** PROVIDED DATA follows **
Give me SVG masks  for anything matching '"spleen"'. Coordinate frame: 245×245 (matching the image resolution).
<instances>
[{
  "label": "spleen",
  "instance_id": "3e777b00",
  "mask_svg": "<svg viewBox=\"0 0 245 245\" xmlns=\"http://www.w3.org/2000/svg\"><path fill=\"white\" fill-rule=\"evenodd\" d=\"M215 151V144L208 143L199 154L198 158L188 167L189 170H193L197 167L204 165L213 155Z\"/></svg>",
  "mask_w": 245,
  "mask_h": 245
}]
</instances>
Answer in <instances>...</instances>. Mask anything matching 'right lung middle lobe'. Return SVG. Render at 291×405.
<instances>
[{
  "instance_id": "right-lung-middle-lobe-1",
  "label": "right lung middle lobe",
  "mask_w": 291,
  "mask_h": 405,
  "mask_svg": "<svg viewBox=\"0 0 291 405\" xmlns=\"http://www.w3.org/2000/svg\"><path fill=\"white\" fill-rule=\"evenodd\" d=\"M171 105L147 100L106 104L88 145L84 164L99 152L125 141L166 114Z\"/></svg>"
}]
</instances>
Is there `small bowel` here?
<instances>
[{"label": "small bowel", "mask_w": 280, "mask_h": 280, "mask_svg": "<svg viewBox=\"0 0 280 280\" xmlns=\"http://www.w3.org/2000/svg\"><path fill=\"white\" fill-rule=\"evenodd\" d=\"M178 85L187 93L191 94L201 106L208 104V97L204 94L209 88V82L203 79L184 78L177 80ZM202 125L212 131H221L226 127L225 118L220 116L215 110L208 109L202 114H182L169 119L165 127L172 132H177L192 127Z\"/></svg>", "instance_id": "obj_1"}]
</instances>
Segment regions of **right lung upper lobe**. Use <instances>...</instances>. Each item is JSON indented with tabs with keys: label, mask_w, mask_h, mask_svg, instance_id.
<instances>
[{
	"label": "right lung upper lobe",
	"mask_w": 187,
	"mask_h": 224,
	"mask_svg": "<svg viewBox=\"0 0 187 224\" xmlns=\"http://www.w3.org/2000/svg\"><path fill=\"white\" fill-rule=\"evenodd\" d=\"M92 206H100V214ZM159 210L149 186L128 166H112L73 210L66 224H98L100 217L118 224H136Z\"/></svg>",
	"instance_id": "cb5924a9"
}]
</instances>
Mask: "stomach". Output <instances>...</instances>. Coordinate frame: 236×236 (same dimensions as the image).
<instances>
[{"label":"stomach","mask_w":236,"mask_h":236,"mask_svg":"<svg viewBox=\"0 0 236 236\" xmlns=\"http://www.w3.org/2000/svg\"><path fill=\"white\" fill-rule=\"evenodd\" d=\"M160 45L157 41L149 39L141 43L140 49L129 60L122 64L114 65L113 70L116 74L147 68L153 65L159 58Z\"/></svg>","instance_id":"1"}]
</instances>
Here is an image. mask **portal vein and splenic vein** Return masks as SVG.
** End of PROVIDED DATA **
Find the line with "as the image)." in the data above. Restate it and all later lines word for word, ending with the last line.

### REPLY TO THE TASK
Mask: "stomach". Output <instances>...</instances>. Coordinate frame: 236×236 (same dimensions as the image).
<instances>
[{"label":"stomach","mask_w":236,"mask_h":236,"mask_svg":"<svg viewBox=\"0 0 236 236\" xmlns=\"http://www.w3.org/2000/svg\"><path fill=\"white\" fill-rule=\"evenodd\" d=\"M160 45L157 41L149 39L141 43L140 49L129 60L122 64L114 65L113 70L116 74L147 68L153 65L159 58Z\"/></svg>","instance_id":"1"}]
</instances>
Here is an image. mask **portal vein and splenic vein** Return masks as SVG.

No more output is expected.